OBJECTIVE To study the effectiveness of luteinising hormone releasing hormone (LHRH) analogues in improving final height in girls affected by early puberty.
PATIENTS Forty six consecutive girls with onset of puberty aged 7.5–8.5 years randomly divided into two groups: one treated with 3.75 mg triptorelin intramuscularly every four weeks (group 1); and the other with no treatment (group 2).

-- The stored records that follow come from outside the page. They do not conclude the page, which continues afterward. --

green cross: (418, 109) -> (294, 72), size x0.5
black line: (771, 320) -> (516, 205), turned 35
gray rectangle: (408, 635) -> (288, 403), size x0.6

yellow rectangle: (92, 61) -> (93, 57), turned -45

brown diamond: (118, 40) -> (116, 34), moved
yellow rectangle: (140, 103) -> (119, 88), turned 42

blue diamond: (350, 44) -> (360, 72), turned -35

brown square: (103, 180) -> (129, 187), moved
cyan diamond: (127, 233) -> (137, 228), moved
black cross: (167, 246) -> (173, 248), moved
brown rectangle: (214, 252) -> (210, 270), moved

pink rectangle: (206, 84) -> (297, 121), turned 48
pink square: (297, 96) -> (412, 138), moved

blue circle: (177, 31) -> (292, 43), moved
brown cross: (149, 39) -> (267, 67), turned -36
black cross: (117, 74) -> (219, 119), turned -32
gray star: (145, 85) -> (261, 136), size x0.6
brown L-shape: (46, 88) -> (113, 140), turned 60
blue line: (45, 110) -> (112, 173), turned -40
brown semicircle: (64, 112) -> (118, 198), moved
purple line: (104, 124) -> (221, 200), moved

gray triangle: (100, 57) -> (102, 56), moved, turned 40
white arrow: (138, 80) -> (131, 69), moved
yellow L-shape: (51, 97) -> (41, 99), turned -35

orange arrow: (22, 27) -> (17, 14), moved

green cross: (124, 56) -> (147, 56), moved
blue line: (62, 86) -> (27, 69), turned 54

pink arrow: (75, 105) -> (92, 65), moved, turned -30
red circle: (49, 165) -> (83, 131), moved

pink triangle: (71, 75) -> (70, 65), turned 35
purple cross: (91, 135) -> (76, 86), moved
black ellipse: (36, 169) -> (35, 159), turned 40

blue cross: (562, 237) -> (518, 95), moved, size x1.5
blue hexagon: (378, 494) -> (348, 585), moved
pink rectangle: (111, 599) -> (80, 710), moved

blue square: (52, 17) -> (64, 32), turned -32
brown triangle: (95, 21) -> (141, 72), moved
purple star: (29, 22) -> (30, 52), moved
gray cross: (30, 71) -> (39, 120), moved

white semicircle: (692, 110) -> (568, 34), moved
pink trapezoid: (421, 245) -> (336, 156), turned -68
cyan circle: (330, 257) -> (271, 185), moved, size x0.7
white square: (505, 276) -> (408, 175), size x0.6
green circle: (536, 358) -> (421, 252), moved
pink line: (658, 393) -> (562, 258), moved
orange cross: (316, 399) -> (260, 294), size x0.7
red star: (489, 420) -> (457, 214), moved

RESULTS Mean (SD) chronological age at onset of menarche was significantly higher in group 1 than in group 2 (11.9 (1.0) v 10.8 (0.7) years). However, mean (SD) height at menarche (152.7 (7.2)v 152.5 (5.7) cm) and mean (SD) growth after menarche (4.9 (3.0) v 5.4 (2.2) cm) were similar in both groups. The mean (SD) final height was similar in the two groups (group 1, 158.1 (6.2) cm; group 2, 158.6 (6.0) cm) and not significantly different from target height. Fourteen of 20 patients in group 1 and 12 of 18 patients in group 2 showed final height equal to or higher than target height. Final heights of girls with poor initial height prognosis were significantly lower than those of girls with good prognosis, but in patients with the same initial height prognosis, both groups showed final heights similar and not significantly different from their target heights.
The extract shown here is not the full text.